ECLI:NL:GHARL:2019:8167

Gerechtshof Arnhem-Leeuwarden

Datum uitspraak
4 oktober 2019
Publicatiedatum
8 oktober 2019
Zaaknummer
200.237.947/01
Instantie
Gerechtshof Arnhem-Leeuwarden
Type
Uitspraak
Rechtsgebied
Civiel recht
Procedures
  • Tussenbeschikking
Vindplaatsen
  • Rechtspraak.nl
AI samenvatting door LexboostAutomatisch gegenereerd

Prejudiciële vragen over handelsnaaminbreuk en bijkomende omstandigheden

In deze zaak heeft het Gerechtshof Arnhem-Leeuwarden op 4 oktober 2019 een tussenbeschikking gegeven in een geschil tussen DOC Dairy Partners B.V. en Dairy Partners Limited. De zaak betreft vragen van uitleg aan de Hoge Raad over de toepassing van artikel 5 van de Handelsnaamwet, specifiek of bijkomende omstandigheden vereist zijn voor het gebruik van een beschrijvende handelsnaam. De rechtsvraag die centraal staat is of de Hoge Raad's arrest van 11 december 2015, dat betrekking heeft op de bescherming van handelsnamen, ook van toepassing is op de situatie waarin een handelsnaam louter beschrijvend is.
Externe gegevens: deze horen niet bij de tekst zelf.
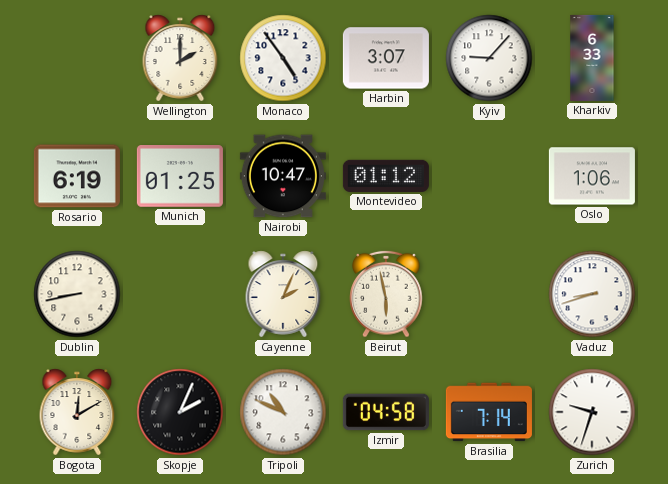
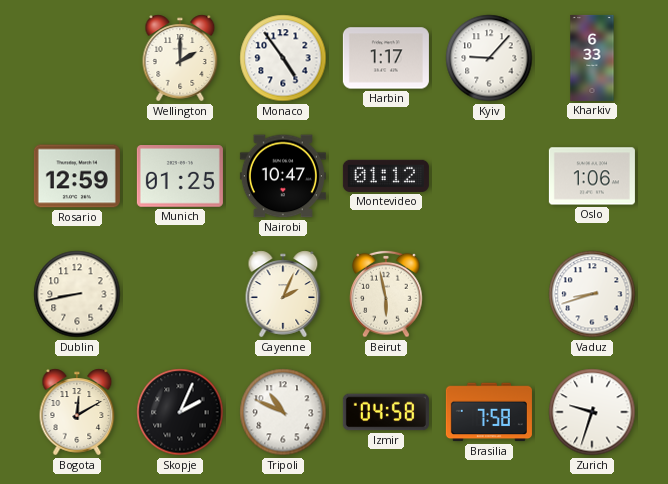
Harbin: 3:07 -> 1:17
Rosario: 6:19 -> 12:59
Brasilia: 7:14 -> 7:58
Het hof heeft in een eerdere tussenbeschikking op 14 juni 2019 aangegeven dat het voornemens is om prejudiciële vragen aan de Hoge Raad voor te leggen. Beide partijen hebben hun standpunten over deze vragen naar voren gebracht. Dairy Partners Limited heeft verzocht om af te zien van het stellen van deze vragen, maar het hof heeft dit verzoek afgewezen. Het hof benadrukt dat, zelfs als Dairy Partners een bekende speler is in de markt van geknede kazen, dit niet automatisch betekent dat de beschrijvende aard van de handelsnaam is opgeheven.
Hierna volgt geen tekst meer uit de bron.